§ **WHAT YOU SHOULD DO**: Give the number of lines in the material below that hold "Emilion", and nothing besides.

********

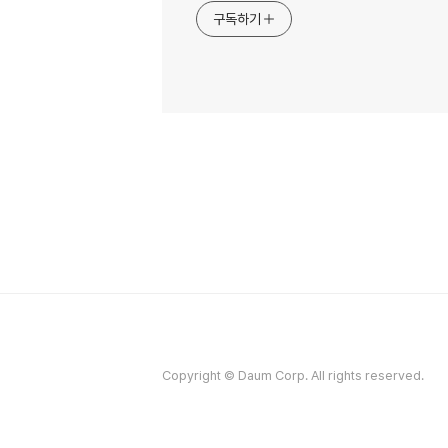
구독하기
Copyright © Daum Corp. All rights reserved.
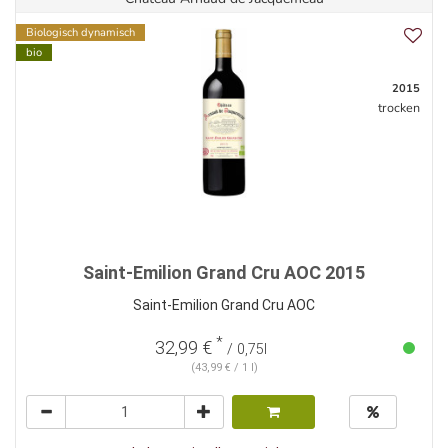
Biologisch dynamisch
bio
2015
trocken
Saint-Emilion Grand Cru AOC 2015
Saint-Emilion Grand Cru AOC
*
32,99 €
/ 0,75l
(43,99 € / 1 l)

********

§ **REPLY TO THE TASK**: 2